00:24:53.980That just because I'm conservative and they're conservative, that this is going to be a cakewalk and a friendly relationship.
00:25:01.140I think that it's our job here at The Rebel to make sure that they, when, as you always say, Ezra, all the forces are pulling them left, the mainstream media, the CBC, the opposition party, and time in office, for that matter, it's our job to bring them back right.
00:25:16.600And right now, for some reason, they are far more scared of the CBC and the mainstream media, and I think that has to change.
00:25:23.220I don't think they think that we'll turn around and expose them for things that we've been exposing the NDP for.
00:25:27.660And I have no qualms calling out Jason Kenney for his failures, but I will equally applaud him for when he does great things.
00:25:37.540And I'm excited that Janice Harrington, the executive director of the United Conservative Party, is now gone.
00:25:43.080And she wouldn't tell anyone why she left, but I have a feeling it's because Jason Kenney was cleaning house, which is good news.
00:25:48.080Well, this was something we thought a lot about at the Sun News Network, when Stephen Harper was in office, because you don't want to just be a repeater of conservative talking points.
00:25:58.060What's the point of that? That's boring. You could just sign up for a conservative newsletter then.
00:26:01.200I think the difference was our criticisms were in good faith.
00:26:06.080We gave Harper, as will give Kenney, the benefit of the doubt.
00:26:08.740And we won't be stupid, BuzzFeed-style, Vice-style, CBC-style, kooky, trash journalism, gotcha, like just the gutter journalism of the BuzzFeeds and the Vices of the world, the Huffington Post gutter journalism.
00:26:23.160So if we criticize Jason Kenney, it'll be on substance.
00:26:32.360And everything I just said there will be the opposite of how he's criticized by the CBC.
00:26:36.700And we will also debunk the junk journalism of the CBC.
00:26:44.400So we have an interest—we're like a friend to all, a critic of all.
00:26:49.520We're the same no matter who we talk to.
00:26:52.380That's tough to do in journalism and politics.
00:26:55.500I remember when you first accosted Darren Billis and Rachel Notley, not much further away than I am to you right now.
00:27:02.580And you asked very challenging questions about his wife's sworn affidavit, that Darren Billis was a drug abuser, that he had an illicit affair with another NDP MLA.
00:27:13.500That's extremely hard to do from a personal point of view to ask another human being.
00:27:18.740And so I understand why it's natural for journalists and politicians who work in close proximity with each other to have a collegiate—oh, I'm never going to ask you something difficult.

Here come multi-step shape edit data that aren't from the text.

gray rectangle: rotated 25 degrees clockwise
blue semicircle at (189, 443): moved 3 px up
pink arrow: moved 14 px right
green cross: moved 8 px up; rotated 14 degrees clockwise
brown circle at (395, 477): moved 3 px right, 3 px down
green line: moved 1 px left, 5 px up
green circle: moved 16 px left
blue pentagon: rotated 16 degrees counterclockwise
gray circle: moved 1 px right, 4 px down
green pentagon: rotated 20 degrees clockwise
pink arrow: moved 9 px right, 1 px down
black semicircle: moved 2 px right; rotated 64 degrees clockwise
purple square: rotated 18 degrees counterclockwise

00:27:27.280You're never going to ask me something difficult because otherwise it'll be uncomfortable working in the same building together for four years.
00:27:35.920You have to be able to decouple your job as a journalist from a personal friendship.
00:27:43.160And so, in fact, all of the back-slapping and hugs and handshakes and high-fives that we had with the various MLAs and cabinet ministries as they came and went,
00:27:50.700that has to be expendable, actually, if they're doing something wrong.
00:27:56.040And that will prove our value to Albertans.